Here, you have the options of using a BJT or MOSFET for the series switch. The use of the series switch means that either the circuit is enabled or disabled, but not bypassed (see later.) Note that the switch is either on the "low side," meaning it is attached to ground and when enabled connects the load to ground when enabled; or else it is on the "high side," meaning it is attached to the (+) power supply rail and connects the load to that supply rail, if enabled.

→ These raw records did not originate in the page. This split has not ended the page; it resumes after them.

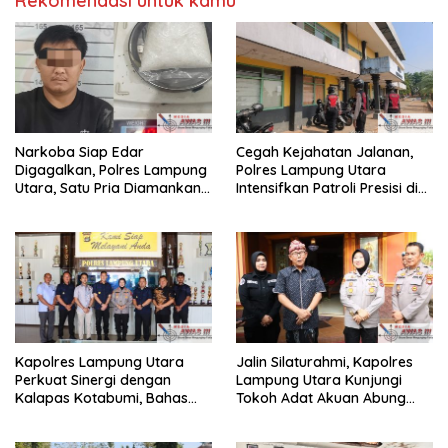
Rekomendasi untuk kamu
Narkoba Siap Edar
Cegah Kejahatan Jalanan,
Digagalkan, Polres Lampung
Polres Lampung Utara
Utara, Satu Pria Diamankan
Intensifkan Patroli Presisi di
Bawa Sabu
Titik Rawan
Kapolres Lampung Utara
Jalin Silaturahmi, Kapolres
Perkuat Sinergi dengan
Lampung Utara Kunjungi
Kalapas Kotabumi, Bahas
Tokoh Adat Akuan Abung
Pemberantasan Narkoba
Perkuat Sinergi Jaga
dan Pungli
Kamtibma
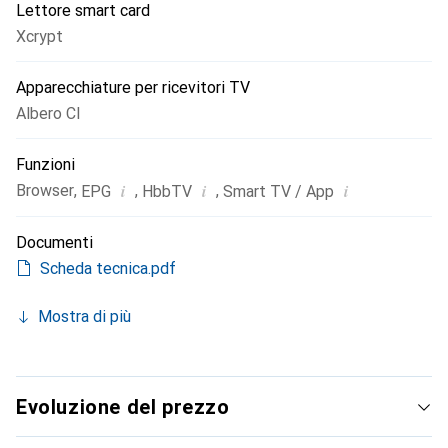
Lettore smart card
Xcrypt
Apparecchiature per ricevitori TV
Albero CI
Funzioni
i
i
i
Browser
,
,
,
EPG
HbbTV
Smart TV / App
Documenti
Scheda tecnica.pdf
Mostra di più
Evoluzione del prezzo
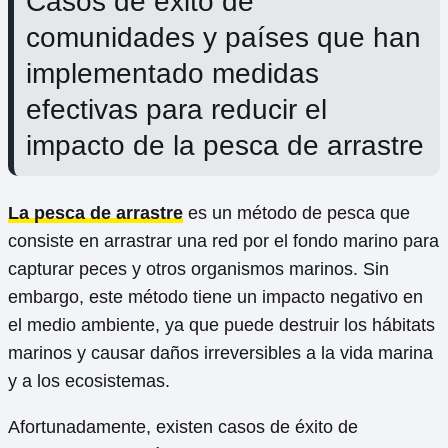
Casos de éxito de
comunidades y países que han
implementado medidas
efectivas para reducir el
impacto de la pesca de arrastre
La pesca de arrastre
es un método de pesca que
consiste en arrastrar una red por el fondo marino para
capturar peces y otros organismos marinos. Sin
embargo, este método tiene un impacto negativo en
el medio ambiente, ya que puede destruir los hábitats
marinos y causar daños irreversibles a la vida marina
y a los ecosistemas.
Afortunadamente, existen casos de éxito de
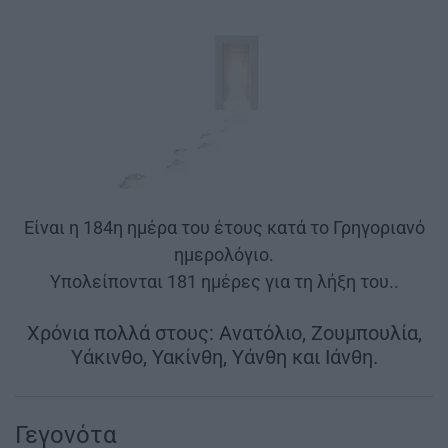
Είναι η 184η ημέρα του έτους κατά το Γρηγοριανό
ημερολόγιο.
Υπολείπονται 181 ημέρες για τη λήξη του..
Χρόνια πολλά στους: Ανατόλιο, Ζουμπουλία,
Υάκινθο, Υακίνθη, Υάνθη και Ιάνθη.
Γεγονότα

If the \$+V\$ rail is different (higher) than the MCU's own \$V_\text{CC}\$ rail, then the low-side pattern is usually attempted. (This is because the high-side pattern can't be turned fully off when the \$+V\$ rail is higher.) In other cases, either approach probably will work okay.

The value of the base resistor, when the BJT form is selected, is:

$$R_\text {B}= 10\cdot \frac{V_\text{CC}-700\:\text{mV}}{I_\text{LOAD}}$$

\$ I_\text{LOAD} \$ is just \$ I_\text{LED} \$ if an LED is the load.

In this pattern, the first pattern of just powering an LED properly can be applied as the load. (The only issue being that the series switch itself has a slight voltage across it. So this added voltage must be subtracted from the earlier equation's numerator (for the LED current limit resistor) before calculating the resistor value. Usually, this isn't much of a difference, so the same resistor works fine.)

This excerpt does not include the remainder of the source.